As the first step in a small research project, I have been looking into automated transcription of recorded speech. What follows is merely notes on a published workflow by a sound engineer.
In summary, automated transcription from a recording works reasonably well (about 91% accuracy in a few tests), but my workflow requires use of several programs, one of which costs some money.
One small irritation is that you can’t use your computer for anything else while the Dictation software is at work.
Workflow
The workflow I used follows what is described in this 2013 post by Frank Lowney on Lucas Bischofberger’s blog. Basic steps:
- Install Soundflower and Audio Hijack, to handle communication between the audio-playback application and Apple’s Dictation tool.
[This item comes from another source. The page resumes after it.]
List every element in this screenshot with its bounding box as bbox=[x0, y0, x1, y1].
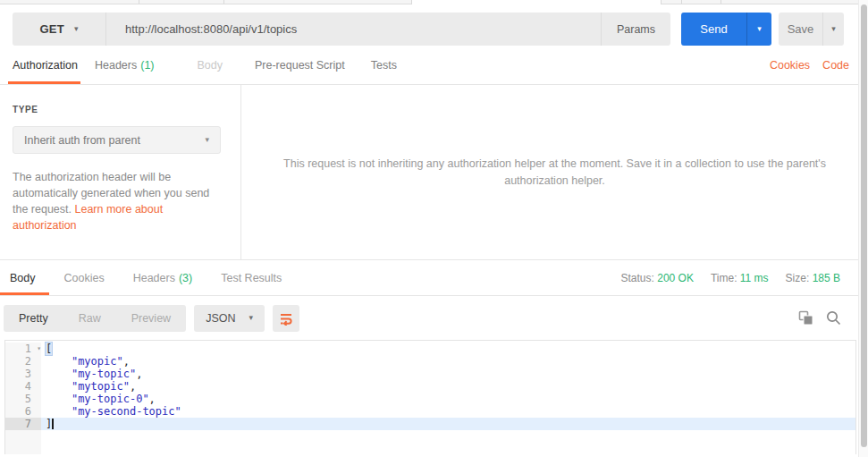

Together these allow the use of whatever audio-playback application you choose, once "hijack" is enabled in Audio Hijack.
- Pipe audio output to Soundflower as “auxiliary device output” in Audio Hijack.
- Set both the input of Dictation tool and the output of main audio-playback application to Soundflower.
- For transcription from a recording, begin audio playback and then quickly turn on Dictation in a text editor that supports it.
Third-party software I used: Audio Hijack Pro (v. 2.11.6), Soundflower (v. 1.5.1), Audacity (v. 2.1.0), BBEdit (v. 11.5.2). Points for attention:
-
Audio Hijack costs money and was necessary for the workflow. Efforts to circumvent the need for this tool failed.
-
Soundflower is the actual driver that enables output from an audio-playback application to be piped to Dictation. It is free and open-source.
-
Audacity is also free and open-source, and it is helpful for editing recordings, increasing volume, adding seconds of silence at the start of the recording (ensures Dictation doesn’t miss the start of the recording), and slowing down fast-talking interviewees.
-
Dictation is to be enabled in Apple’s System Preferences (
Dictation & Speech
pane). That pane also allows use of a keyboard shortcut to start dictation. -
BBEdit is what I used for receiving the output of Dictation. It has a no-cost parallel release, TextWrangler. Both support Dictation (menu
Edit => Start Dictation…
). It is useful to be able to turn Dictation on very rapidly. My keyboard is old and doesn’t have the key needed for Dictation’s keyboard shortcut; instead, I assigned a key-binding to the “Start Dictation…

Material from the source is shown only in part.